- _Directions_:
What is needed is an exact copy of the lines from the start of the records below through the line with "Exceeds zero tolerance", without the pictures.

── Data shown

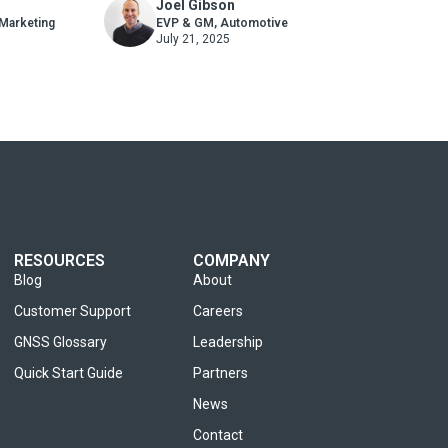
Joel Gibson
Where You Thought
 Marketing
EVP & GM, Automotive
July 21, 2025
RESOURCES
COMPANY
Blog
About
Customer Support
Careers
GNSS Glossary
Leadership
Quick Start Guide
Partners
News
Contact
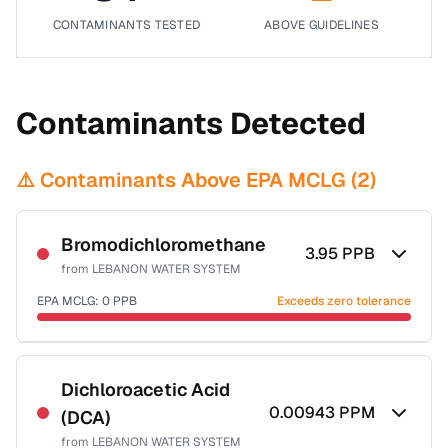
CONTAMINANTS TESTED
ABOVE GUIDELINES
Contaminants Detected
⚠️ Contaminants Above EPA MCLG (
2
)
Bromodichloromethane
3.95
PPB
from
LEBANON WATER SYSTEM
EPA MCLG:
0
PPB
Exceeds zero tolerance
Certified Filter Standards
NSF-53
NSF-58
Dichloroacetic Acid
0.00943
PPM
(DCA)
Health effects & filter options →
from
LEBANON WATER SYSTEM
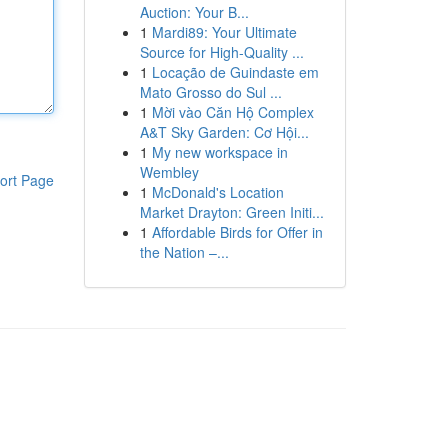
Auction: Your B...
1
Mardi89: Your Ultimate
Source for High-Quality ...
1
Locação de Guindaste em
Mato Grosso do Sul ...
1
Mời vào Căn Hộ Complex
A&T Sky Garden: Cơ Hội...
1
My new workspace in
Wembley
ort Page
1
McDonald's Location
Market Drayton: Green Initi...
1
Affordable Birds for Offer in
the Nation –...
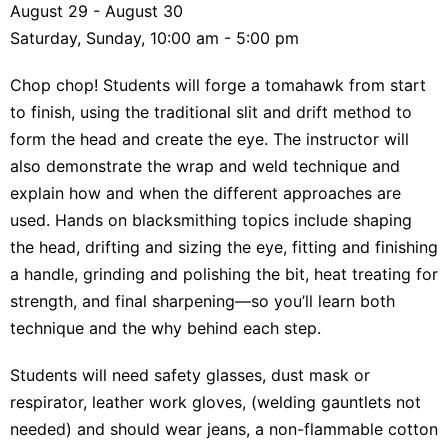
August 29 - August 30
Saturday, Sunday, 10:00 am - 5:00 pm
Chop chop! Students will forge a tomahawk from start
to finish, using the traditional slit and drift method to
form the head and create the eye. The instructor will
also demonstrate the wrap and weld technique and
explain how and when the different approaches are
used. Hands on blacksmithing topics include shaping
the head, drifting and sizing the eye, fitting and finishing
a handle, grinding and polishing the bit, heat treating for
strength, and final sharpening—so you’ll learn both
technique and the why behind each step.
Students will need safety glasses, dust mask or
respirator, leather work gloves, (welding gauntlets not
needed) and should wear jeans, a non-flammable cotton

────

- _Exercise result_:
Joel Gibson
Where You Thought
 Marketing
EVP & GM, Automotive
July 21, 2025
RESOURCES
COMPANY
Blog
About
Customer Support
Careers
GNSS Glossary
Leadership
Quick Start Guide
Partners
News
Contact
CONTAMINANTS TESTED
ABOVE GUIDELINES
Contaminants Detected
⚠️ Contaminants Above EPA MCLG (
2
)
Bromodichloromethane
3.95
PPB
from
LEBANON WATER SYSTEM
EPA MCLG:
0
PPB
Exceeds zero tolerance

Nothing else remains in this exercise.